Jack: In some ways they do. But not every mentor is necessarily a good coach; they might be helpful in the sense that they can give you ideas, they can guide you.  Coaches tend to put you into a thinking process mode. A coach may not have been down the road you want to go down, but they can teach you how to think about solutions, and how to resource yourself so that you can go down that road, even though they might not be in your field. A mentor is usually in your field. A mentor will usually give you about 10 or 15 minutes on the phone.

The Share Guide: You offer a 7-day intensive training. Can you describe this?

Jack: It's in Las Vegas in June this year, and it's limited to 400 people. I have about 25 assistants in the room; people who have taken the training before who've come back to assist  and facilitate when people get stuck.  It's experiential, meaning that I don't just talk all day. The real focus of the training is success from the inside out. Basically, I believe everyone has within them all the resources they need to produce all the results that they want.  It's the idea that we're all driving through life with an emergency brake on; I'm more interested in releasing the brake than I am in making the gas go faster.  Obviously, you need to link up with other people and network, and do mastermind groups, and gain new skills and so forth.  But the reason why most people are less successful than they want to be is the unconscious blocks, the emotional blocks, the self-talk, the limiting beliefs that are blocking them.  So for the first three and half days of the seminar, we focus on what's called Releasing the Past.  And we do a whole series of activities to identify and release the internal blocks- emotions, memories, decisions you've made in relation to that. For example, I had a guy in the group once who didn't realize it but he had made an unconscious decision never make more money than his father. Once he realized that, he was able to release that belief and realize his dad would be proud of him if he was more successful. If he had more money, he could help his dad when he need to, etc.  So that's the kind of thing that will surface in the seminar, and we remove those things using different techniques and technologies. Then the last half of the seminar is called Creating The Future.  And that's when we go into all the stuff like goal-setting, visioning, getting clear about making sure all our goals have affirmations, having a strategic plan in place, knowing who and what we're going to delegate to, developing a mastermind alliance.  So people leave having removed the blocks, and having a game-plan clearly outlined in their mind of how they're going to live their life for the next year, and it's powerful stuff.  And everyone falls in love with everyone else because it's so much emotional healing, and then there's so much mutual encouragement to get people through, and people become support systems for each other as a result of that.  Pretty amazing stuff happens.

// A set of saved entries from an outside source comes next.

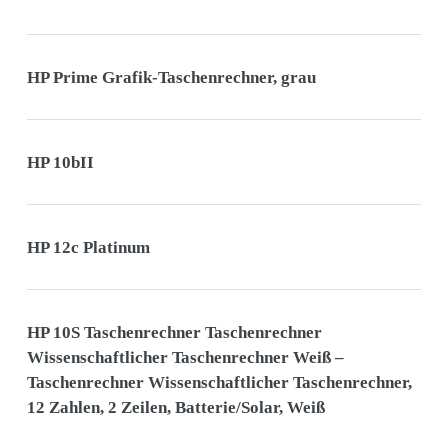
HP Prime Grafik-Taschenrechner, grau
HP 10bII
HP 12c Platinum
HP 10S Taschenrechner Taschenrechner
Wissenschaftlicher Taschenrechner Weiß –
Taschenrechner Wissenschaftlicher Taschenrechner,
12 Zahlen, 2 Zeilen, Batterie/Solar, Weiß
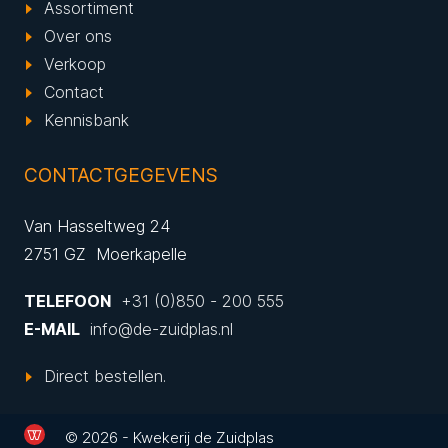
Assortiment
Over ons
Verkoop
Contact
Kennisbank
CONTACTGEGEVENS
Van Hasseltweg 24
2751 GZ Moerkapelle
TELEFOON
+31 (0)850 - 200 555
E-MAIL
info@de-zuidplas.nl
Direct bestellen.
© 2026 - Kwekerij de Zuidplas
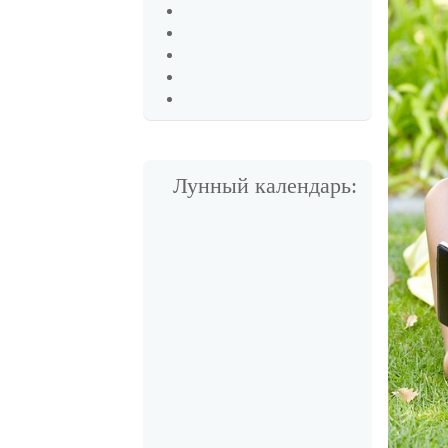
Лунный календарь:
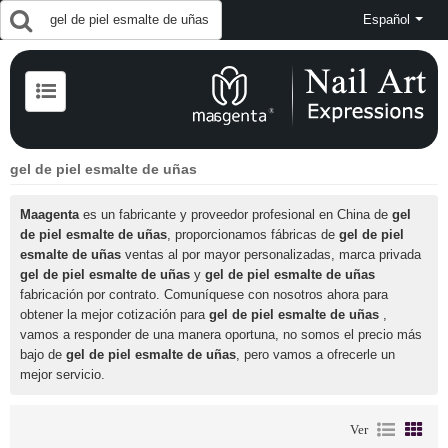
Español
gel de piel esmalte de uñas
Maagenta
es un fabricante y proveedor profesional en China de
gel
de piel esmalte de uñas
, proporcionamos fábricas de
gel de piel
esmalte de uñas
ventas al por mayor personalizadas, marca privada
gel de piel esmalte de uñas
y
gel de piel esmalte de uñas
fabricación por contrato. Comuníquese con nosotros ahora para
obtener la mejor cotización para
gel de piel esmalte de uñas
,
vamos a responder de una manera oportuna, no somos el precio más
bajo de
gel de piel esmalte de uñas
, pero vamos a ofrecerle un
mejor servicio.
Ver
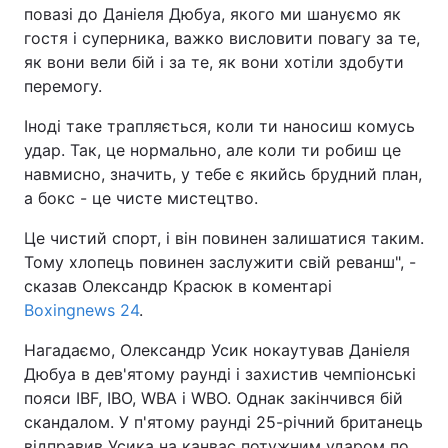
повазі до Даніеля Дюбуа, якого ми шануємо як
гостя і суперника, важко висловити повагу за те,
як вони вели бій і за те, як вони хотіли здобути
перемогу.
Іноді таке трапляється, коли ти наносиш комусь
удар. Так, це нормально, але коли ти робиш це
навмисно, значить, у тебе є якийсь брудний план,
а бокс - це чисте мистецтво.
Це чистий спорт, і він повинен залишатися таким.
Тому хлопець повинен заслужити свій реванш", -
сказав Олександр Красюк в коментарі
Boxingnews 24
.
Нагадаємо, Олександр Усик нокаутував Даніеля
Дюбуа в дев'ятому раунді і захистив чемпіонські
пояси IBF, IBO, WBA і WBO. Однак закінчився бій
скандалом. У п'ятому раунді 25-річний британець
відправив Усика на канвас потужним ударом по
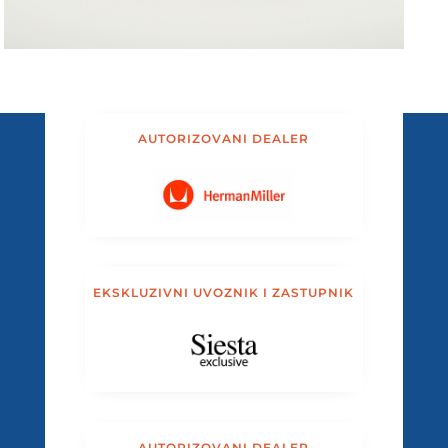
AUTORIZOVANI DEALER
EKSKLUZIVNI UVOZNIK I ZASTUPNIK
AUTORIZOVANI DEALER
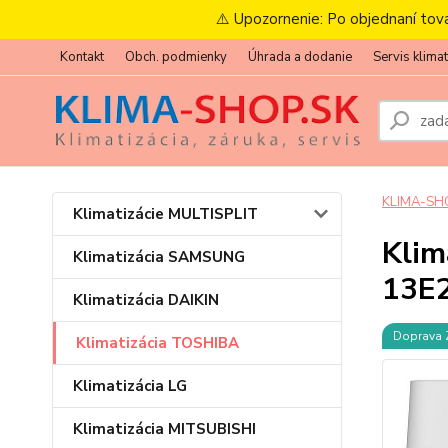
⚠️ Upozornenie: Po objednaní tov
Kontakt
Obch. podmienky
Úhrada a dodanie
Servis klimat
KLIMA-SH
Klimatizácie MULTISPLIT
Klim
Klimatizácia SAMSUNG
13E
Klimatizácia DAIKIN
Doprava
Klimatizácia TOSHIBA
Klimatizácia LG
Klimatizácia MITSUBISHI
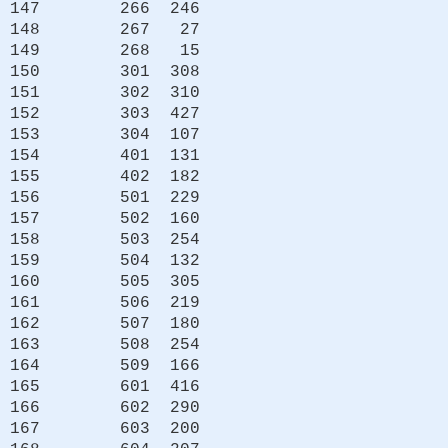
147 266 246
148 267 27
149 268 15
150 301 308
151 302 310
152 303 427
153 304 107
154 401 131
155 402 182
156 501 229
157 502 160
158 503 254
159 504 132
160 505 305
161 506 219
162 507 180
163 508 254
164 509 166
165 601 416
166 602 290
167 603 200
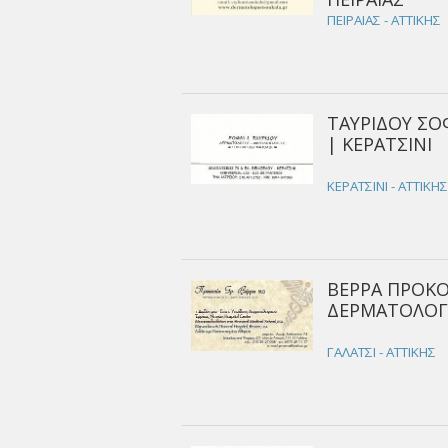
ΠΕΙΡΑΙΑΣ - ΑΤΤΙΚΗΣ
ΤΑΥΡΙΔΟΥ ΣΟ
| ΚΕΡΑΤΣΙΝΙ
ΚΕΡΑΤΣΙΝΙ - ΑΤΤΙΚΗ
ΒΕΡΡΑ ΠΡΟΚΟ
ΔΕΡΜΑΤΟΛΟΓΟ
ΓΑΛΑΤΣΙ - ΑΤΤΙΚΗΣ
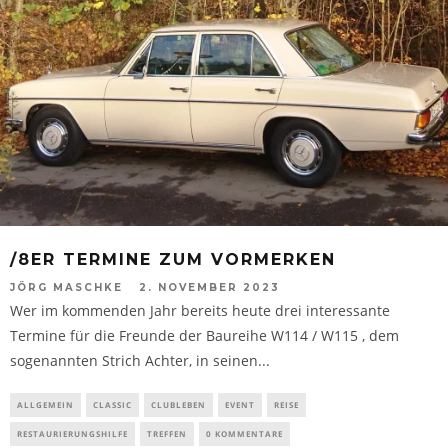
/8ER TERMINE ZUM VORMERKEN
JÖRG MASCHKE
2. NOVEMBER 2023
Wer im kommenden Jahr bereits heute drei interessante
Termine für die Freunde der Baureihe W114 / W115 , dem
sogenannten Strich Achter, in seinen...
ALLGEMEIN
CLASSIC
CLUBLEBEN
EVENT
REISE
RESTAURIERUNGSHILFE
TREFFEN
0 KOMMENTARE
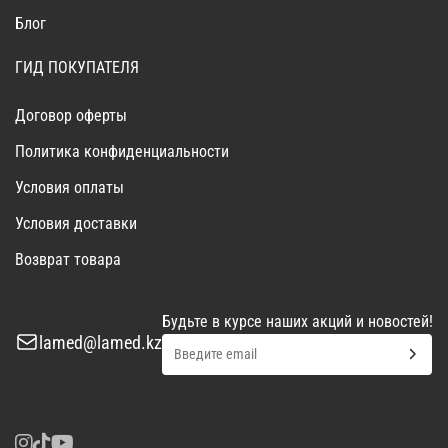
Блог
ГИД ПОКУПАТЕЛЯ
Договор оферты
Политика конфиденциальности
Условия оплаты
Условия доставки
Возврат товара
Будьте в курсе наших акций и новостей!
lamed@lamed.kz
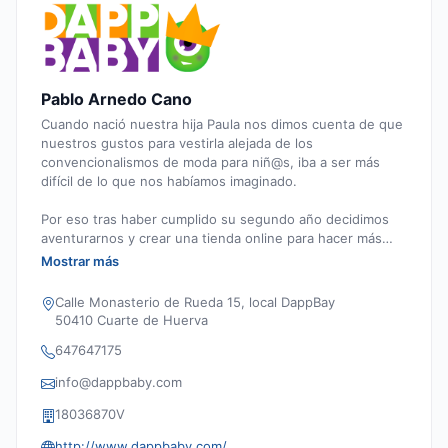
Pablo Arnedo Cano
Cuando nació nuestra hija Paula nos dimos cuenta de que
nuestros gustos para vestirla alejada de los
convencionalismos de moda para niñ@s, iba a ser más
difícil de lo que nos habíamos imaginado.
Por eso tras haber cumplido su segundo año decidimos
aventurarnos y crear una tienda online para hacer más
accesible a todos los padres un estilo de ropa moderno y
Mostrar más
actual para sus hijos, dando alternativa a la moda clásica
del azul y el rosa, asi como los accesorios de puericultura
Calle Monasterio de Rueda 15, local DappBay
más innovadores del mercado para hacernos nuestra vida
50410 Cuarte de Huerva
y la de nuestros hijos mucho más fácil.
647647175
info@dappbaby.com
18036870V
http://www.dappbaby.com/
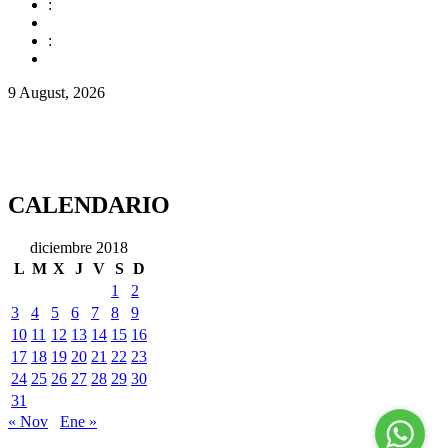
:
:
9 August, 2026
CALENDARIO
diciembre 2018
L
M
X
J
V
S
D
1
2
3
4
5
6
7
8
9
10
11
12
13
14
15
16
17
18
19
20
21
22
23
24
25
26
27
28
29
30
31
« Nov
Ene »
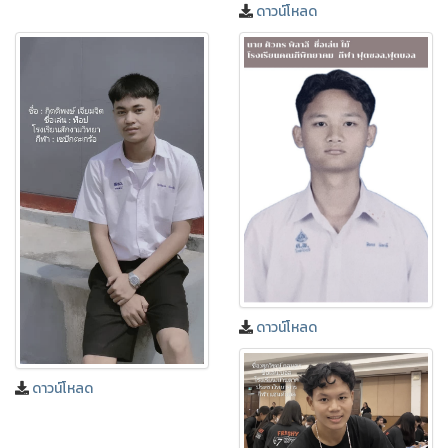
ดาวน์โหลด
❅
❅
ดาวน์โหลด
ดาวน์โหลด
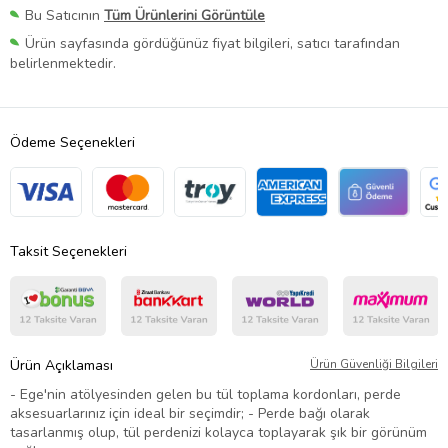
Bu Satıcının
Tüm Ürünlerini Görüntüle
Ürün sayfasında gördüğünüz fiyat bilgileri, satıcı tarafından
belirlenmektedir.
Ödeme Seçenekleri
Taksit Seçenekleri
Ürün Açıklaması
Ürün Güvenliği Bilgileri
- Ege'nin atölyesinden gelen bu tül toplama kordonları, perde
aksesuarlarınız için ideal bir seçimdir; - Perde bağı olarak
tasarlanmış olup, tül perdenizi kolayca toplayarak şık bir görünüm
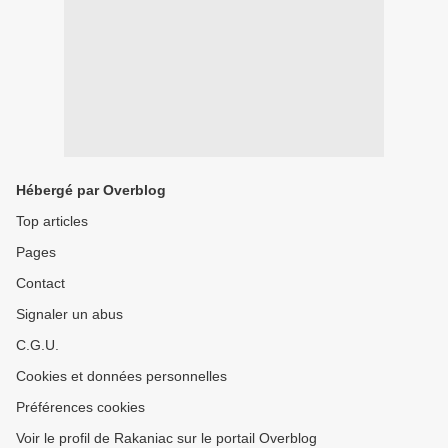
Hébergé par Overblog
Top articles
Pages
Contact
Signaler un abus
C.G.U.
Cookies et données personnelles
Préférences cookies
Voir le profil de Rakaniac sur le portail Overblog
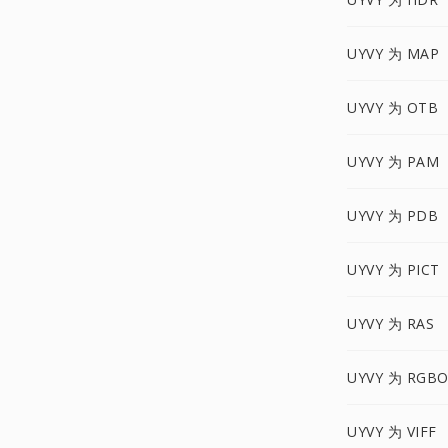
UYVY 为 MAP
UYVY 为 OTB
UYVY 为 PAM
UYVY 为 PDB
UYVY 为 PICT
UYVY 为 RAS
UYVY 为 RGB
UYVY 为 VIFF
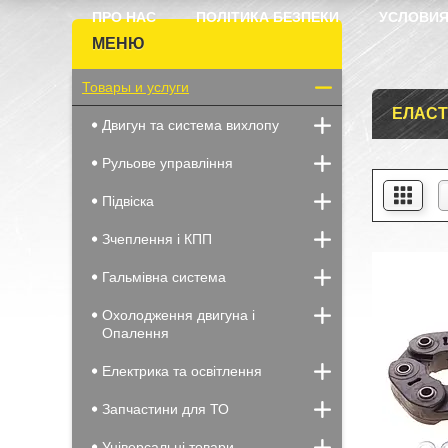
ПРО НАС
ПОЛІТИКА БЕЗПЕКИ
УСЛОВИЯ
Товары и услуги
ЕЛАСТ
Двигун та система вихлопу
Рульове управління
Підвіска
Зчеплення і КПП
Гальмівна система
Охолодження двигуна і
Опалення
Електрика та освітлення
Запчастини для ТО
Універсальні товари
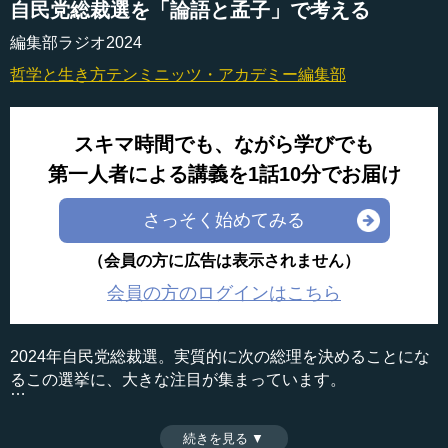
自民党総裁選を「論語と孟子」で考える
編集部ラジオ2024
哲学と生き方
テンミニッツ・アカデミー編集部
スキマ時間でも、ながら学びでも
第一人者による講義を1話10分でお届け
さっそく始めてみる
（会員の方に広告は表示されません）
会員の方のログインはこちら
2024年自民党総裁選。実質的に次の総理を決めることにな
るこの選挙に、大きな注目が集まっています。
皆さまは、次期総理にどのような人物が相応しいと思うで
続きを見る ▼
時間：19分08秒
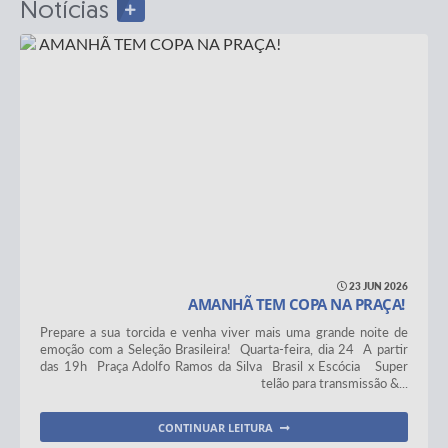
Notícias
23 JUN 2026
AMANHÃ TEM COPA NA PRAÇA!
Prepare a sua torcida e venha viver mais uma grande noite de
emoção com a Seleção Brasileira! Quarta-feira, dia 24 A partir
das 19h Praça Adolfo Ramos da Silva Brasil x Escócia Super
telão para transmissão &...
CONTINUAR LEITURA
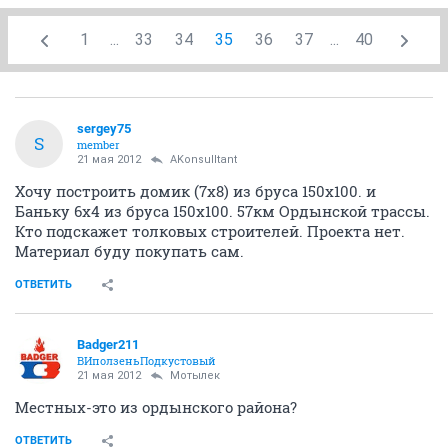
1
...
33
34
35
36
37
...
40
sergey75
S
member
21 мая 2012
AKonsulltant
Хочу построить домик (7х8) из бруса 150х100. и
Баньку 6х4 из бруса 150х100. 57км Ордынской трассы.
Кто подскажет толковых строителей. Проекта нет.
Материал буду покупать сам.
ОТВЕТИТЬ
Badger211
ВИползеньПодкустовый
21 мая 2012
Мотылек
Местных-это из ордынского района?
ОТВЕТИТЬ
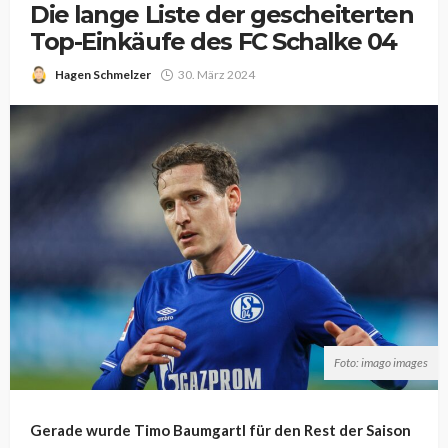
Die lange Liste der gescheiterten
Top-Einkäufe des FC Schalke 04
Hagen Schmelzer
30. März 2024
Foto: imago images
Gerade wurde Timo Baumgartl für den Rest der Saison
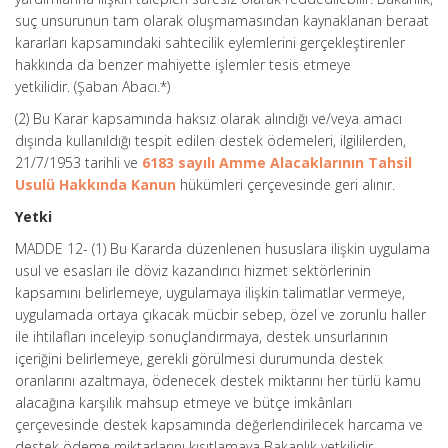
suç unsurunun tam olarak oluşmamasından kaynaklanan beraat
kararları kapsamındaki sahtecilik eylemlerini gerçekleştirenler
hakkında da benzer mahiyette işlemler tesis etmeye
yetkilidir. (Şaban Abacı.*)
(2) Bu Karar kapsamında haksız olarak alındığı ve/veya amacı
dışında kullanıldığı tespit edilen destek ödemeleri, ilgililerden,
21/7/1953 tarihli ve
6183 sayılı Amme Alacaklarının Tahsil
Usulü Hakkında Kanun
hükümleri çerçevesinde geri alınır.
Yetki
MADDE 12- (1) Bu Kararda düzenlenen hususlara ilişkin uygulama
usul ve esasları ile döviz kazandırıcı hizmet sektörlerinin
kapsamını belirlemeye, uygulamaya ilişkin talimatlar vermeye,
uygulamada ortaya çıkacak mücbir sebep, özel ve zorunlu haller
ile ihtilafları inceleyip sonuçlandırmaya, destek unsurlarının
içeriğini belirlemeye, gerekli görülmesi durumunda destek
oranlarını azaltmaya, ödenecek destek miktarını her türlü kamu
alacağına karşılık mahsup etmeye ve bütçe imkânları
çerçevesinde destek kapsamında değerlendirilecek harcama ve
destek ödeme miktarlarını kısıtlamaya Bakanlık yetkilidir.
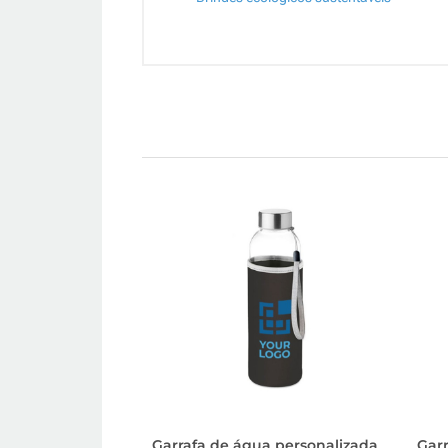
Garrafa de água personalizada
Garr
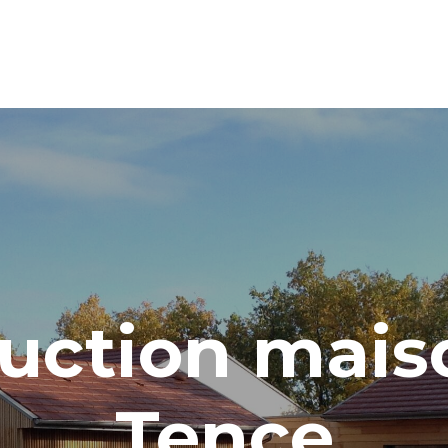
uction mais
Tence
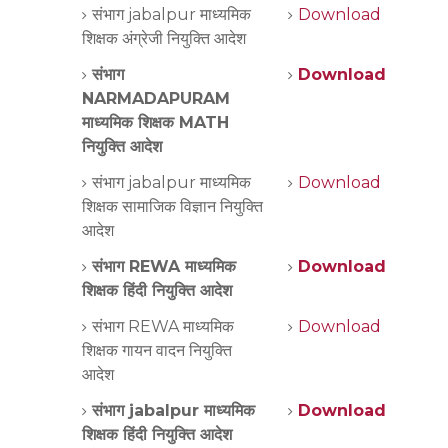
संभाग jabalpur माध्यमिक
Download
शिक्षक अंग्रेजी नियुक्ति आदेश
संभाग
Download
NARMADAPURAM
माध्यमिक शिक्षक MATH
नियुक्ति आदेश
संभाग jabalpur माध्यमिक
Download
शिक्षक सामाजिक विज्ञान नियुक्ति
आदेश
संभाग REWA माध्यमिक
Download
शिक्षक हिंदी नियुक्ति आदेश
संभाग REWA माध्यमिक
Download
शिक्षक गायन वादन नियुक्ति
आदेश
संभाग jabalpur माध्यमिक
Download
शिक्षक हिंदी नियुक्ति आदेश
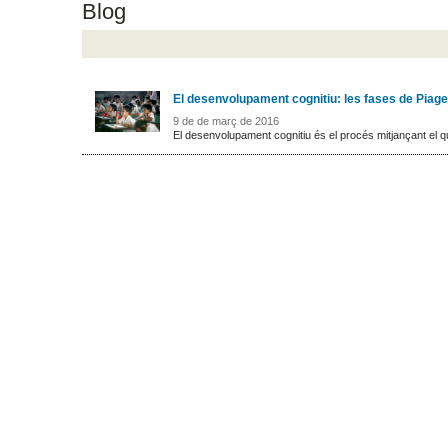
Blog
El desenvolupament cognitiu: les fases de Piage
9 de de març de 2016
El desenvolupament cognitiu és el procés mitjançant el qu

The Share Guide: Your book is really like a road map for success. What was your goal in writing it?

Jack: My goal was to inspire and empower people to live their highest vision in the context of love and joy. So the stories in the book are there to inspire people, and the techniques, the strategies, and the principles are there to empower them, to give them the tools.  Yes, it is like a road map, with information to help you get where you want to go. And what we're doing on the website at thesuccessprinciples.com is expanding the material. There'll be many more lessons to pull from the website so you can make it like a 20-week course.  We're recommending people do one session a week.  With each lesson there is a little homework associated with it--action steps for you to do.